The eminent physicist John (later Sir John) Cockcroft headed the research establishment at Harwell. Cockcroft was already well known in the world of science. In 1932 with Ernest Watson he had split an atom by artificial means for the first time, an achievement marked by a Nobel Prize in 1951. The pair split the nuclei of lithium atoms using a beam of protons, demonstrating that nuclear fission was possible. During 1940 and 1941 Cockcroft had been a member of the Maud Committee that had proved the feasibility of an atomic bomb, and at the end of 1943 he had taken over as director of the Anglo–Canadian–French atomic team at Montreal. The translation of scientific research into practical engineering projects was a feature of Cockcroft’s period as director of the Canadian project. Ernest Titterton went to work with Cockroft at Harwell after the war, as part of a physics research group, where he carried out fundamental studies of nuclear fission reactions. Titterton also acted as a consultant to the AWRE and established important contacts there. During this time Titterton published 28 papers. Then he packed his bags and headed to Australia in the early 1950s to begin an even more prominent phase of his career.

The task of overseeing the creation of postwar plutonium fell to the brilliant engineer Christopher Hinton, who was responsible for the design, construction and operation of plants to produce fissile material. He created the plutonium at Windscale for the British bombs. William Penney was appointed to head up the atomic weaponry research and development effort. Before his work on the Manhattan Project, Penney was a veteran of the Tube Alloys Directorate. According to Margaret Gowing, ‘In 1946, as Cockcroft, Penney and Hinton took up their posts, it seemed that the special qualities and past experience of all three had combined to produce a very rare situation: the right men all arriving in the right jobs at the right moment’.
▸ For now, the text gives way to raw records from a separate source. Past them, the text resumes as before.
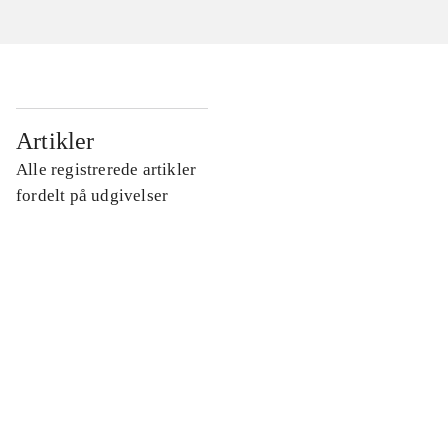
...
Artikler
Alle registrerede artikler
...
fordelt på udgivelser
...
...
...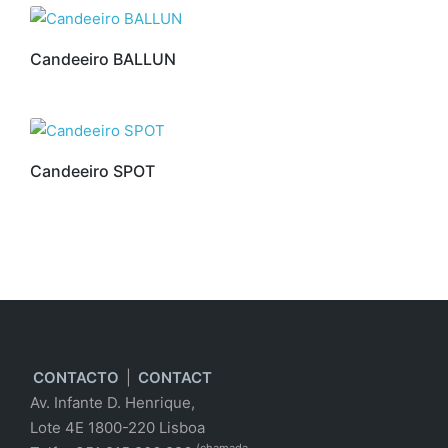
Candeeiro BALLUN
Candeeiro SPOT
CONTACTO
|
CONTACT
Av. Infante D. Henrique,
Lote 4E 1800-220 Lisboa
(chamada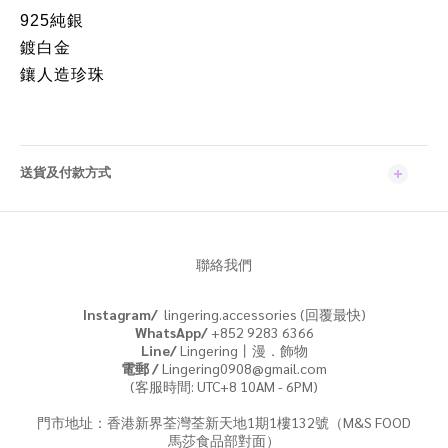
925純銀
鍍白金
鑲人造珍珠
送貨及付款方式
聯絡我們
Instagram/
lingering.accessories (回覆最快)
WhatsApp/
+852 9283 6366
Line/
Lingering丨漫．飾物
電郵 /
Lingering0908@gmail.com
(客服時間: UTC+8 10AM - 6PM)
門市地址：香港新界荃灣荃新天地1期1樓132號（M&S FOOD
馬莎食品部對面）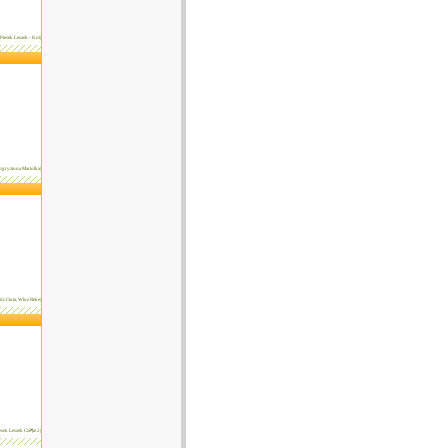
|Piesek Leszek - Kot|
Pogryziona Mariolka|
adz Ciota, Wloz Reke|
iesek Leszek Czê¶æ 2|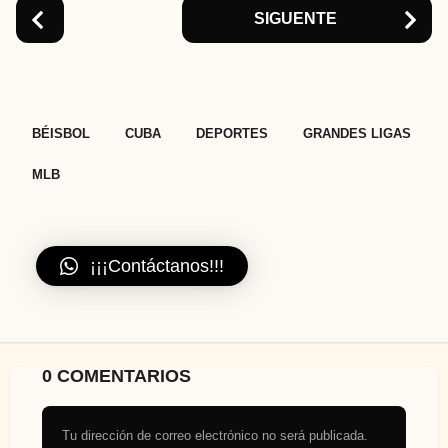
SIGUENTE
,
,
,
,
BÉISBOL
CUBA
DEPORTES
GRANDES LIGAS
MLB
¡¡¡Contáctanos!!!
0 COMENTARIOS
Tu dirección de correo electrónico no será publicada.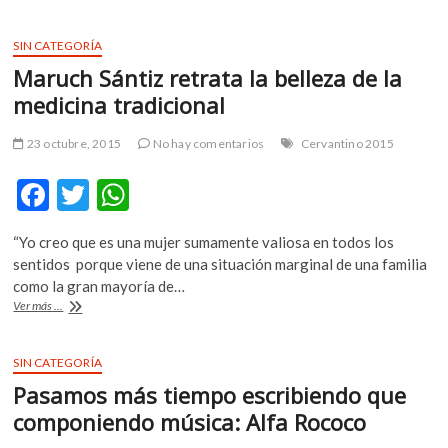
o
A
+
Matemáticas
o
p
+Programación
SIN CATEGORÍA
k
p
=
Maruch Sántiz retrata la belleza de la
Música
medicina tradicional
23 octubre, 2015
No hay comentarios
Cervantino 2015
F
T
W
ac
w
h
“Yo creo que es una mujer sumamente valiosa en todos los
e
itt
at
sentidos porque viene de una situación marginal de una familia
b
er
s
como la gran mayoría de…
Maruch
Ver más ...
o
A
Sántiz
retrata
o
p
la
SIN CATEGORÍA
k
p
belleza
Pasamos más tiempo escribiendo que
de
la
componiendo música: Alfa Rococo
medicina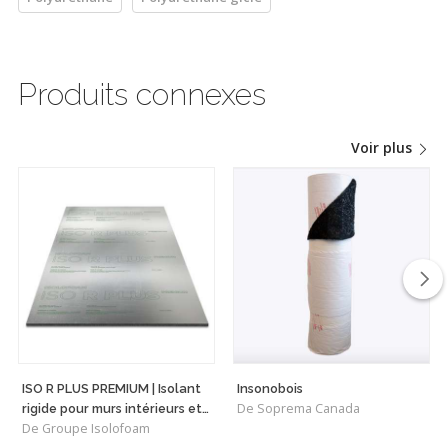
Produits connexes
Voir plus
ISO R PLUS PREMIUM | Isolant
Insonobois
De Soprema Canada
rigide pour murs intérieurs et
De Groupe Isolofoam
plafonds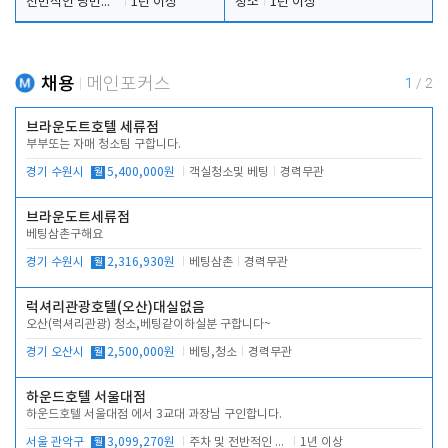
전반적인 당번업무
1년 이상
청소
1년 이상
채용
메인포커스
1
/
2
브라운도트호텔 세류점
부부또는 자매 청소팀 구합니다.
경기 수원시
월
5,400,000원
객실청소및 베팅
경력무관
브라운도트세류점
베팅삼촌구해요
경기 수원시
월
2,316,930원
베팅삼촌
경력무관
럭셔리관광호텔(오산)대실없음
오산(럭셔리관광) 청소,베팅같이하실분 구합니다~
경기 오산시
월
2,500,000원
베팅,청소
경력무관
하운드호텔 서울대점
하운드호텔 서울대점 에서 3교대 과장님 구인합니다.
서울 관악구
월
3,099,270원
주차 및 전반적인 당번업무
1년 이상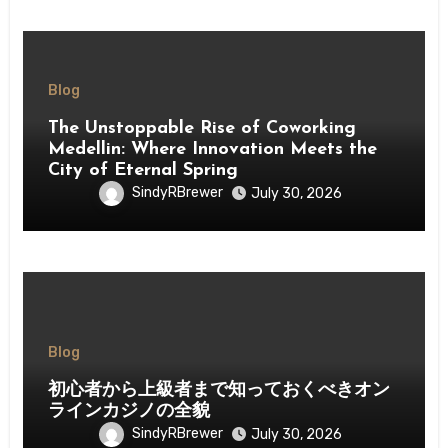
Blog
The Unstoppable Rise of Coworking
Medellin: Where Innovation Meets the
City of Eternal Spring
SindyRBrewer
July 30, 2026
Blog
初心者から上級者まで知っておくべきオン
ラインカジノの全貌
SindyRBrewer
July 30, 2026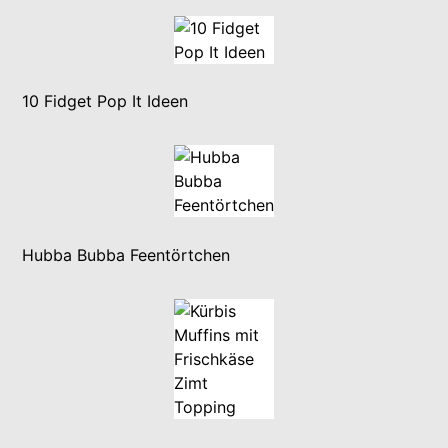
10 Fidget Pop It Ideen
Hubba Bubba Feentörtchen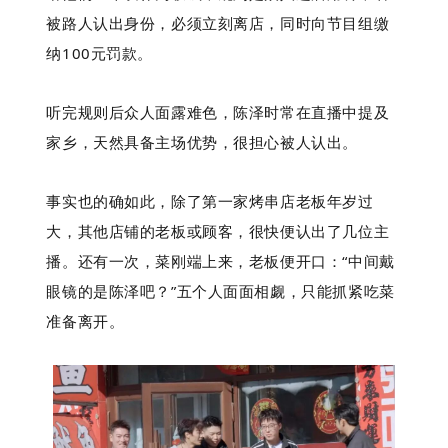
被路人认出身份，必须立刻离店，同时向节目组缴
纳100元罚款。
听完规则后众人面露难色，陈泽时常在直播中提及
家乡，天然具备主场优势，很担心被人认出。
事实也的确如此，除了第一家烤串店老板年岁过
大，其他店铺的老板或顾客，很快便认出了几位主
播。还有一次，菜刚端上来，老板便开口：“中间戴
眼镜的是陈泽吧？”五个人面面相觑，只能抓紧吃菜
准备离开。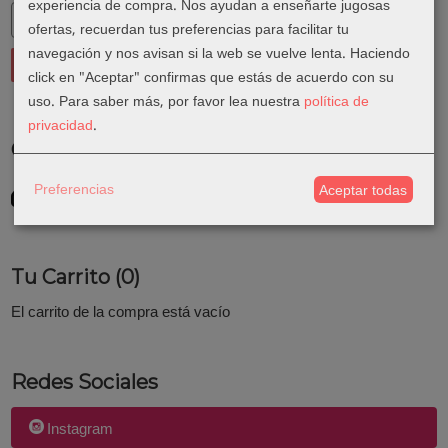
experiencia de compra. Nos ayudan a enseñarte jugosas
ofertas, recuerdan tus preferencias para facilitar tu
navegación y nos avisan si la web se vuelve lenta. Haciendo
click en "Aceptar" confirmas que estás de acuerdo con su
uso.
Para saber más, por favor lea nuestra
política de
privacidad
.
Costes de Envío
GRATIS *
Preferencias
Aceptar todas
Consultar Destinos
Tu Carrito (0)
El carrito de la compra está vacío
Redes Sociales
Instagram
As Britain saw the pivot of world power shift towards the US, where the doomsday weapon had been made real, its leaders had a decision to make. Would Britain cede technological supremacy to the US (and, all too soon, the USSR), or would it match the rising superpowers bomb for bomb? The answer was not long in coming, although the public did not know it for some time. The British Government made its first step on the path to its own ‘nuclear deterrent’ in August 1945, shortly after the full extent of the unleashed atom was felt around the world. On 29 August, a circle of six UK government ministers who met in secret and called themselves GEN.75 started to consider a nuclear future (this was standard nomenclature for Cabinet committees, which were prefaced either GEN or MISC). Among other things, GEN.75 led directly to the formation of the Advisory Committee on Atomic Energy. The committee was the successor of the wartime Tube Alloys Consultative Council, a group of ministers and scientists who had advised the government on issues relating to the work being done by the Tube Alloys Directorate. Tube Alloys lived on under a new name.